1

How can I include an apostrophe (') in a Whoosh query? For example (that's):

tws_fileName.tws_query_index( 'that's' )

because the query mentioned above does not work, neither does the following

tws_fileName.tws_query_index( "that's" )
A Alw
  • 41
  • 1
  • 6

1 Answers1

1

You can't do this by default because all punctuation is stripped from the index by the RegexTokenizer in the StandardAnalyzer."that's all, folks!" is indexed as [that,s,all,folks]

You could circumvent this either by:

  1. Using a KEYWORD instead of TEXT field, because it doesn't use the RegexTokenizer, but you wouldn't be able to do phrase searches on a keyword field.

  2. Using a TEXT field with the StandardAnalyzer and a custom RegexTokenizer regular expression.
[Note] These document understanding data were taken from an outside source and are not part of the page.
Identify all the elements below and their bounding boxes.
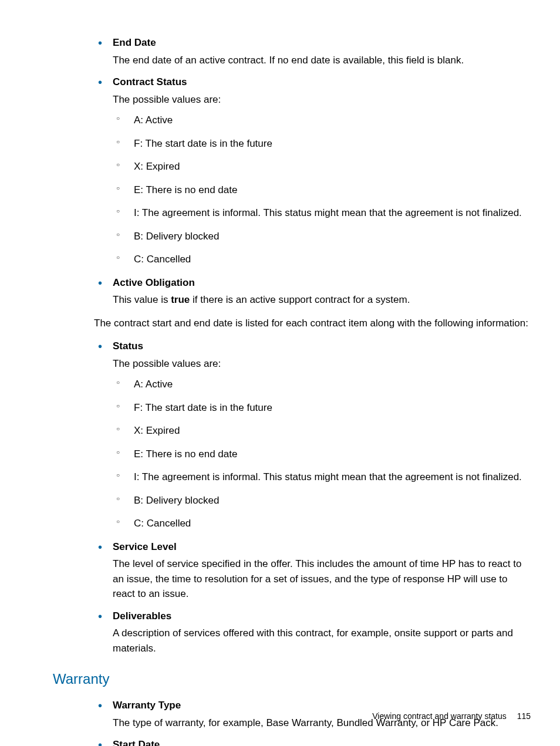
list-item: End Date The end date of an active contr…: [94, 35, 531, 67]
sub-list-item: B: Delivery blocked: [113, 229, 531, 244]
footer-text: Viewing contract and warranty status: [372, 711, 507, 721]
term-title: Contract Status: [113, 75, 531, 90]
mid-paragraph: The contract start and end date is liste…: [53, 316, 531, 331]
sub-list-item: I: The agreement is informal. This statu…: [113, 205, 531, 221]
page-number: 115: [517, 711, 531, 721]
document-content: End Date The end date of an active contr…: [53, 35, 531, 746]
sub-list-item: B: Delivery blocked: [113, 493, 531, 508]
term-title: End Date: [113, 35, 531, 50]
list-item: Contract Status The possible values are:…: [94, 75, 531, 267]
term-title: Active Obligation: [113, 275, 531, 291]
term-desc: The possible values are:: [113, 92, 531, 107]
definition-list-2: Status The possible values are: A: Activ…: [94, 339, 531, 656]
bold-text: true: [171, 294, 190, 305]
sub-list-item: A: Active: [113, 113, 531, 128]
list-item: Active Obligation This value is true if …: [94, 275, 531, 308]
sub-list-item: X: Expired: [113, 423, 531, 438]
sub-list-item: E: There is no end date: [113, 447, 531, 462]
sub-list: A: Active F: The start date is in the fu…: [113, 377, 531, 531]
list-item: Deliverables A description of services o…: [94, 609, 531, 656]
definition-list-1: End Date The end date of an active contr…: [94, 35, 531, 308]
text-span: if there is an active support contract f…: [190, 294, 410, 305]
term-desc: A description of services offered with t…: [113, 626, 531, 656]
text-span: This value is: [113, 294, 171, 305]
sub-list-item: I: The agreement is informal. This statu…: [113, 470, 531, 485]
list-item: Status The possible values are: A: Activ…: [94, 339, 531, 531]
term-title: Service Level: [113, 539, 531, 555]
sub-list-item: C: Cancelled: [113, 516, 531, 531]
term-desc: The possible values are:: [113, 356, 531, 372]
sub-list-item: F: The start date is in the future: [113, 136, 531, 151]
term-desc: The level of service specified in the of…: [113, 556, 531, 602]
term-desc: The end date of an active contract. If n…: [113, 53, 531, 68]
sub-list: A: Active F: The start date is in the fu…: [113, 113, 531, 267]
term-title: Deliverables: [113, 609, 531, 624]
sub-list-item: X: Expired: [113, 159, 531, 174]
sub-list-item: A: Active: [113, 377, 531, 392]
term-title: Start Date: [113, 737, 531, 746]
page-footer: Viewing contract and warranty status 115: [372, 710, 531, 723]
term-desc: This value is true if there is an active…: [113, 292, 531, 308]
warranty-heading: Warranty: [53, 669, 531, 690]
sub-list-item: C: Cancelled: [113, 252, 531, 267]
list-item: Service Level The level of service speci…: [94, 539, 531, 602]
list-item: Start Date The start date of an active w…: [94, 737, 531, 746]
sub-list-item: F: The start date is in the future: [113, 400, 531, 416]
term-title: Status: [113, 339, 531, 354]
sub-list-item: E: There is no end date: [113, 183, 531, 198]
In the example below, the modified regular expression accepts apostrophes as valid parts of a token.

    from whoosh import fields, analysis

    myanalyzer = analysis.StandardAnalyzer(expression=r'[\w\']+(\.?\w+)*')
    schema = fields.Schema(myfield=fields.TEXT(analyzer=myanalyzer))

Any apostrophes in myfield will now be preserved with the token: [that's, all, folks]. If you submit your query as "that's" or 'that\'s', you will get a match. However, a search for "that" will no longer find this document because there is no such token.

Steven
  • 1,733
  • 2
  • 16
  • 30